[Stored records]
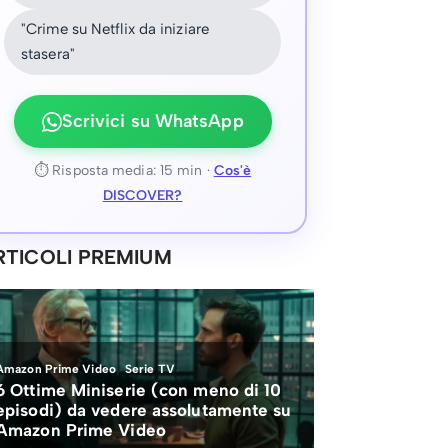
"Crime su Netflix da iniziare
stasera"
Scrivici su WhatsApp
⏱ Risposta media: 15 min ·
Cos'è
DISCOVER?
RTICOLI PREMIUM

* **Problem description**
For this exercise, output the records exactly but omit their pictures.

* **Written solution**
"Crime su Netflix da iniziare
stasera"
Scrivici su WhatsApp
⏱ Risposta media: 15 min ·
Cos'è
DISCOVER?
RTICOLI PREMIUM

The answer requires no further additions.